Four months in, New Haven leaders praise crisis team’s progress
The team has responded to almost 300 calls and is planning to expand its hours in July, but has also faced challenges connecting residents to services
Nathaniel Rosenberg, Contributing Reporter
Four months after its launch, New Haven’s non-violent first responder program is being hailed as a success and is looking to grow.
The pilot program, Elm City Compassionate Allies Serving Our Streets, was launched last November, after Mayor Justin Elicker first proposed it in August 2020 in response to local protests over the murder of George Floyd by Minneapolis police. The program’s crisis teams — made up of one social worker and one “peer recovery specialist” — have responded to over 275 calls, with just over a third of those calls being responses to 911 emergency dispatches.
“We’re not going to let this fail. This is here to stay,” said Ta’LannaMonique Lawson-Dickson, a member of COMPASS’s Comunity Advisory Board, at a Feb. 17th press conference on the program. “And this is just the beginning, more systems are going to be created from this, more supports are going to be created from this. I’m excited to see what that’s going to look like in the future.”
New Haven Mayor Justin Elicker agreed, describing the results of the pilot as a “huge success” and endorsing an expansion of the teams.
As of Feb. 17, 37 percent of COMPASS responses were made to emergency situations after being requested by the police or fire department. Crisis team members highlighted instances where people were dealing with mental health crises or domestic disputes, but they can be called for any situation where first-responders determine they would be more helpful.
Of the calls that come from the 911 dispatch, 65 percent of calls for COMPASS were requested by New Haven Police.
At the press conference, NHPD Chief Karl Jacobson emphasized his excitement about the pilot’s progress.
“It takes a long time to get somebody from a position of substance abuse and homelessness to the other side,” Jacobson said.“The police need help. We need help. And this is the help. It’s a breath of fresh air to have the backing, we can call someone else who has better skills than us for other things.”
The majority of the cases the team had dealt with— 63 percent — were not in response to emergency situations but rather self-deployed dispatches by the crisis team while they drove around New Haven. COMPASS’s current schedule has one two-person team in the field every day from 10 a.m. to 6 p.m.
“When we go out to outreach, it’s amazing that people remember our names, they come to us,” said Nanette Campbell, a COMPASS Recovery Support Specialist. “I remember an incident where a woman was in crisis, but she remembered my face, and she let me allow her to get the help that she needed.”
Eventually, that woman let the team admit her to a hospital.
One aspect of the COMPASS program that city officials touted was their ability to follow up with people they met multiple times, so that they could connect them with or stay in longer term social service programs, including for those suffering from mental illness, dealing with substance abuse issues or in need of permanent housing.
But Dr. Jack Tebes, COMPASS’s director and a Yale psychiatry professor, said at the press conference that one of the biggest challenges facing the team was the massive waiting times to receive social services in New Haven, especially for those seeking permanent shelter or housing.

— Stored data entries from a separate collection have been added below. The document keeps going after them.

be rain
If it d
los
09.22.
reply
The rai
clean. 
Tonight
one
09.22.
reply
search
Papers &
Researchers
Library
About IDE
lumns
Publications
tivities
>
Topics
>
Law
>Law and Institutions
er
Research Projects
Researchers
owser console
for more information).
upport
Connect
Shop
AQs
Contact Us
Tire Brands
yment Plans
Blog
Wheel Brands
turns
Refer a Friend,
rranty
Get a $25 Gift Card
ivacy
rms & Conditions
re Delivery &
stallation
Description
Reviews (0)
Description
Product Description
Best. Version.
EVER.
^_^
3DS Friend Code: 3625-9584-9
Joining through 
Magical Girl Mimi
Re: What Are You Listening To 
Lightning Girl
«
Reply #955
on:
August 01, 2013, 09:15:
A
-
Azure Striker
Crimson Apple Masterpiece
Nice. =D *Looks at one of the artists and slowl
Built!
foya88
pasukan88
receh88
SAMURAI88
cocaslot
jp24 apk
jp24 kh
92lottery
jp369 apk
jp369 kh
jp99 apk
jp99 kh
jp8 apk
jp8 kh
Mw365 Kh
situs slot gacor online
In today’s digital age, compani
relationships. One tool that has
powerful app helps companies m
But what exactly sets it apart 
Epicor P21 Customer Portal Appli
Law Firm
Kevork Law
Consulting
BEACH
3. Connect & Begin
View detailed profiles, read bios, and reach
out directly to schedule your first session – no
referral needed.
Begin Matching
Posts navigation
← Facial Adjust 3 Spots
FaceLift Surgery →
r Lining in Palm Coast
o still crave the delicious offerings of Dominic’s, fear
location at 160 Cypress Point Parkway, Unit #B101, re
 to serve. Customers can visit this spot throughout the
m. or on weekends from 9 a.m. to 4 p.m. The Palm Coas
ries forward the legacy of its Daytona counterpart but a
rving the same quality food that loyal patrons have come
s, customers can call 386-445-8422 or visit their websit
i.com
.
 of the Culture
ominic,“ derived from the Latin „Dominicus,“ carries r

“We also recognize the time that it will take to build trust with individuals that may have lost faith in the system,” Tebes said. “It’s no surprise to anyone probably that we have a shortage of beds, insufficient housing and the experience of waitlist after waitlist after waitlist.”
When asked about the issue of waitlists, Mehul Dalal, New Haven’s Community Services Administrator, agreed with Tebes assessment, describing the situation as a “huge challenge.”
Dalal highlighted the city’s plans to use $5 million federal dollars for “deeply affordable” housing, on top of a litany of other investments, to help alleviate the waiting list for housing and make the crisis team’s job easier.
The city is considering several ways to expand the program, and in July will expand the time the team is in the field from 8 a.m. to 12 a.m.
“Next year, we’re gonna decide whether we expand to 24 hours of services, or we have overlapping teams during peak hours,” said Carlos Sosa-Lombardo, the director of the Department of Community Resilience. “ We will look at the data and make an informed decision when the time comes.”
The COMPASS team’s average response time to emergency dispatches was 13 minutes.